This year’s choice for hot mid-season television formula is Sex in the City gets married and goes to the office. Combine several high-powered, hottie women execs with contentious, creative work environments and stressed out home lives and voila(!), advertisers line up like in the ultra-competitive days of the 1994 renaissance of sexy, smart doctor dramas.
Tomorrow night will mark the third episode of one of the front runners of the mini powerful-woman genre: Lipstick Jungle. And, at this point, I’m wondering if the ad partnership won’t be the downfall of the series.
I should preface with this: All television shows based on professions boldly simplify, cast unusually sexy characters (think of the “CSI”s with fully made up faces and low cut shirts scouring trash truck crime scenes or George Clooney still delightfully coiffed after a gory 48 shift) and are generally unrecognizable to people in the actual field.
BUT, still…
Lipstick Jungle’s marriage to Makeup Artist Chuck Hezekiah of Maybelline is a little reductive even for Prime Time.
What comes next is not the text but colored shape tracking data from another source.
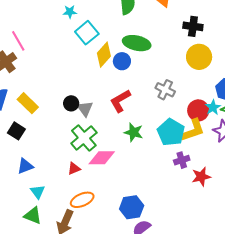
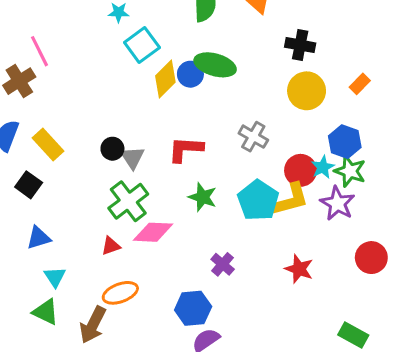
blue circle: (122, 61) -> (190, 74), moved
red L-shape: (120, 101) -> (186, 149), turned 30
purple cross: (182, 160) -> (223, 264), moved, turned -35
red star: (201, 177) -> (299, 269), turned 30

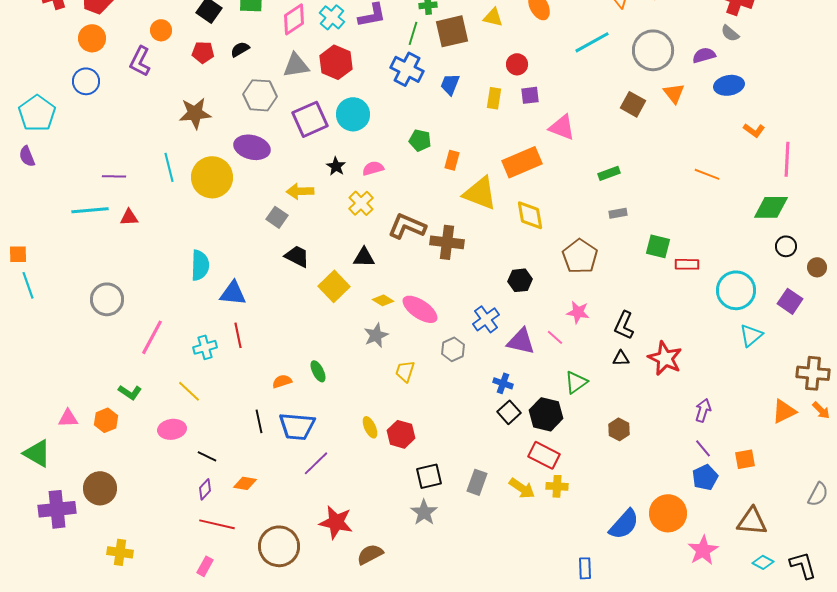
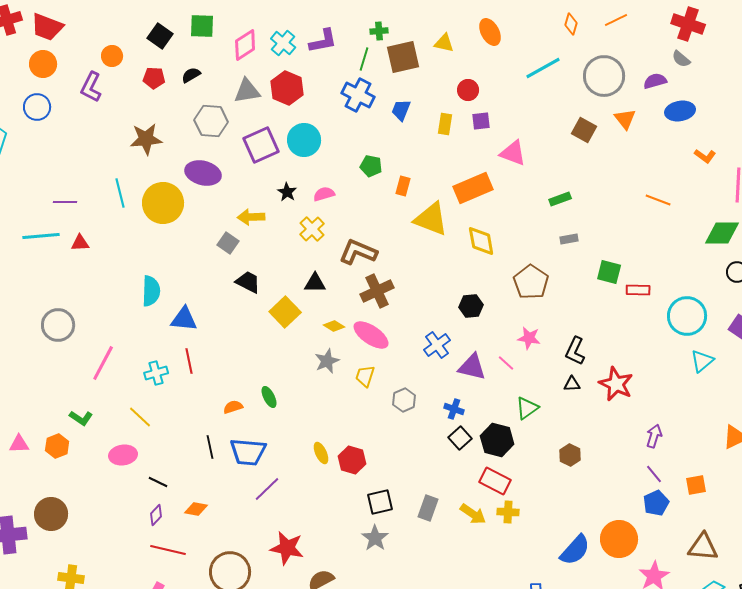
brown cross: (447, 242) -> (377, 291), moved, turned -32
gray hexagon: (453, 349) -> (404, 400), moved
yellow trapezoid: (405, 371) -> (365, 376), moved

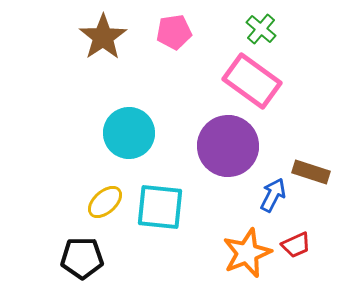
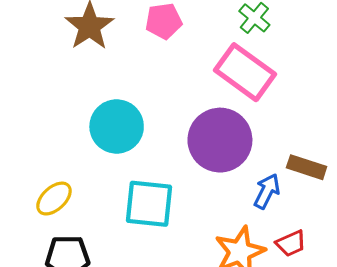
yellow ellipse: (105, 202) -> (54, 199), moved

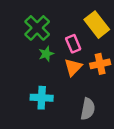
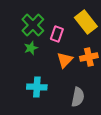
pink rectangle: (73, 44) -> (57, 34), moved, turned 42
green star: (46, 54) -> (31, 48), moved

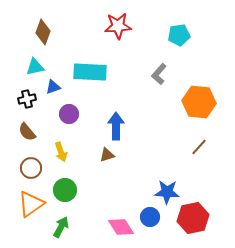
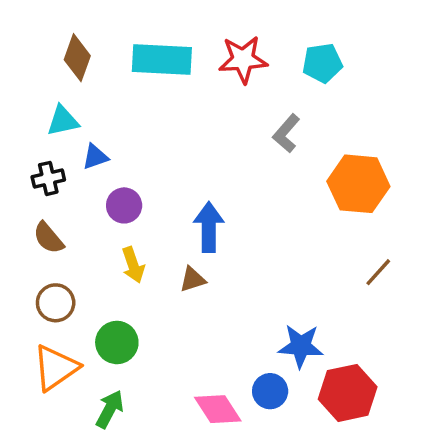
red star: (118, 26) -> (243, 59), moved
cyan rectangle: (90, 72) -> (162, 59), moved
brown line: (199, 147) -> (378, 272), moved
yellow arrow: (61, 152) -> (133, 265), moved

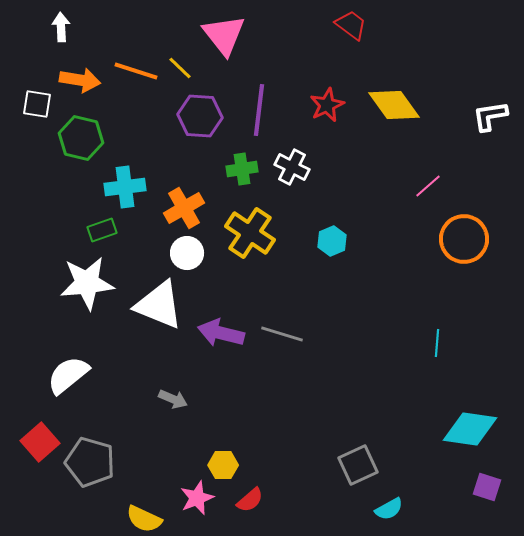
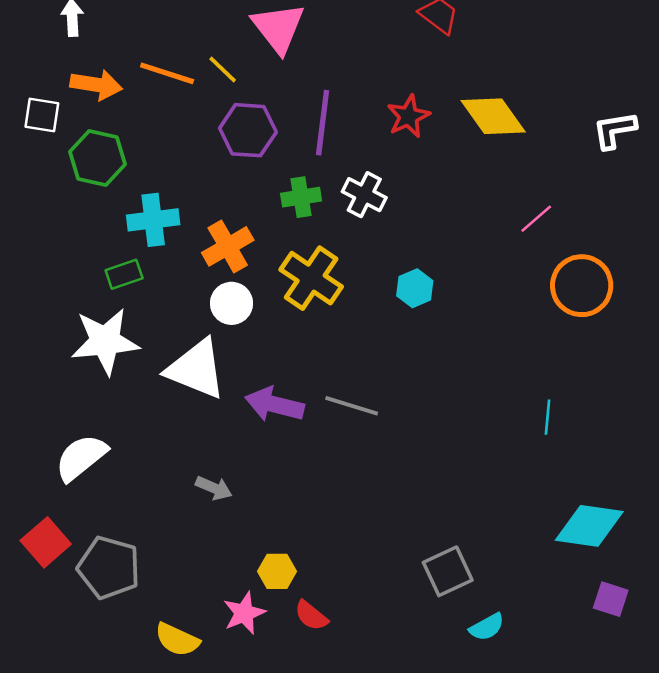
red semicircle: (250, 500) -> (311, 616), turned 80

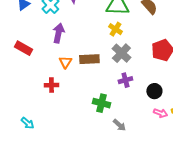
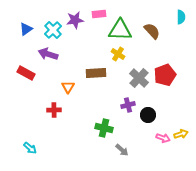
purple arrow: (58, 33) -> (48, 54), moved, turned -84
gray cross: (121, 53) -> (139, 78), moved
brown rectangle: (89, 59) -> (96, 73), moved
black circle: (154, 91) -> (148, 115), moved

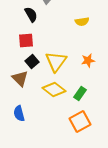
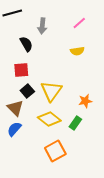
orange star: (88, 60) -> (85, 101), moved
blue semicircle: (19, 113) -> (14, 129), moved, turned 56
orange square: (80, 121) -> (55, 151), moved

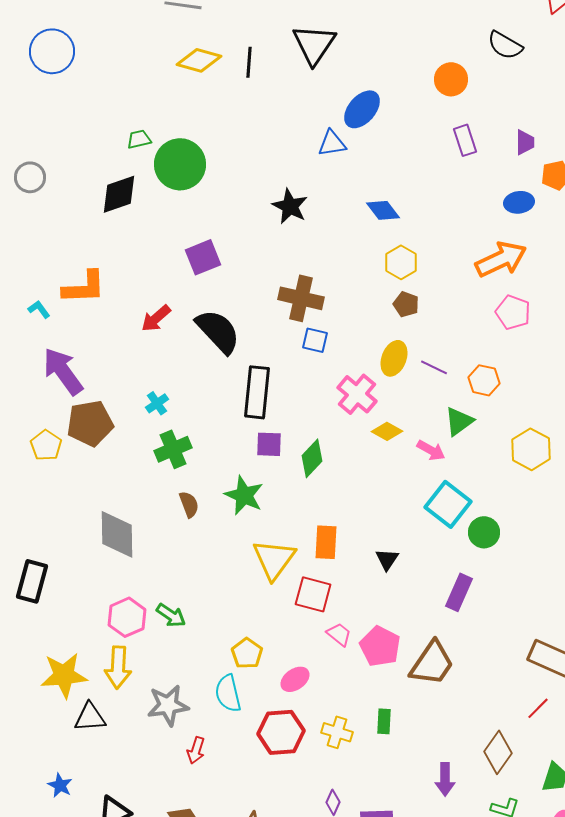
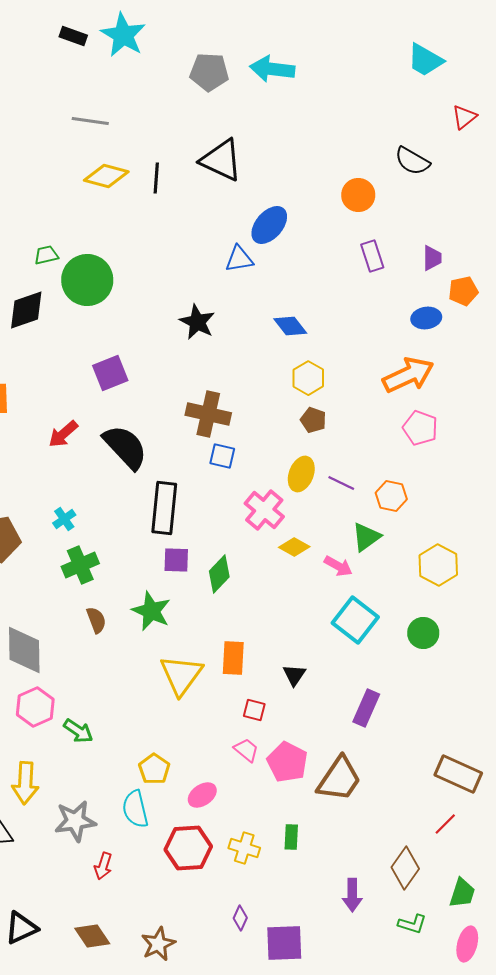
black triangle: (314, 44) -> (221, 160), turned -39
green circle: (484, 532) -> (423, 633), moved
red square: (313, 594) -> (254, 710), moved, size x0.6
pink hexagon: (127, 617) -> (35, 707), moved

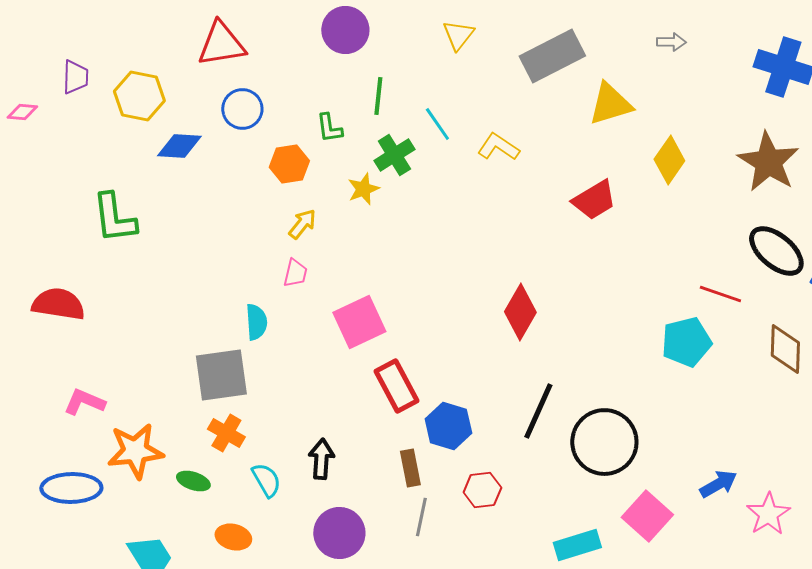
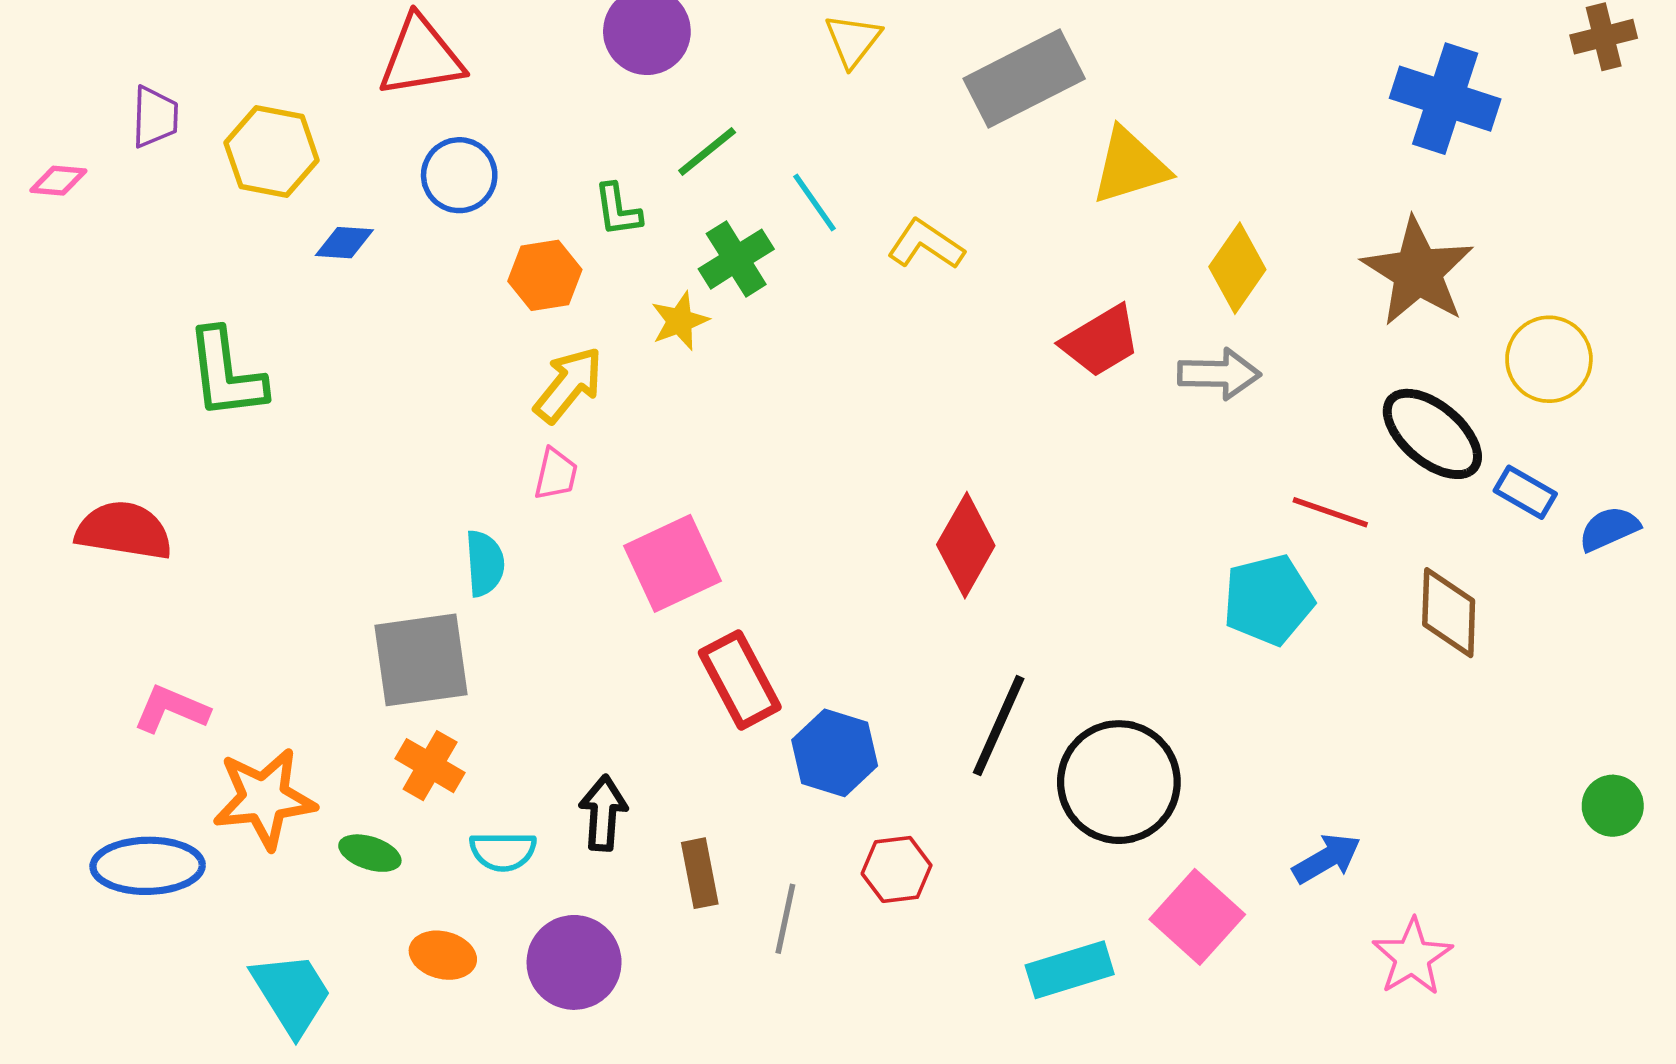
gray arrow: (671, 42) -> (1219, 374), moved, size x1.5
green line: (378, 96) -> (707, 152), turned 45
blue diamond: (179, 146) -> (344, 243), size x0.7
yellow arrow: (302, 224) -> (569, 385), size x1.4
brown rectangle: (410, 468) -> (700, 873), moved
cyan semicircle: (266, 480) -> (503, 851), turned 120
pink star: (768, 514) -> (1412, 957), moved
purple circle: (339, 533) -> (574, 962), moved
At each commercial break, he pops up with advice on how to get ‘the look’ of the exec featured in the last segment.
I’m not suggesting that the Ad Council should break in with a series on how to raise our young women, but, when we take a relatively accepted convention (TV sexing up real-life humans) and make it driver of the story, well, it gets a little ugly. Afterall, they weren't exactly paying for ER with hair gel sponsors or CSI with tube top designers.
With such a prominent and potentially-controversial sponsorship, it will be interesting to see what part Maybelline plays in the success or failure of Lipstick Jungle.
That's really interesting - I assume these are sponsorship bumpers rather than spot advertising?
In the UK we currently (but not for much longer) have much more stringent product placement regulations. For instance, Maybelline could have the same creatives but there is no way they could install their brands within the programme itself.
Personally - I can see it working. There doesn't seem to be much difference to a magazine feature. The main issue is how well (potential) consumers recall the information.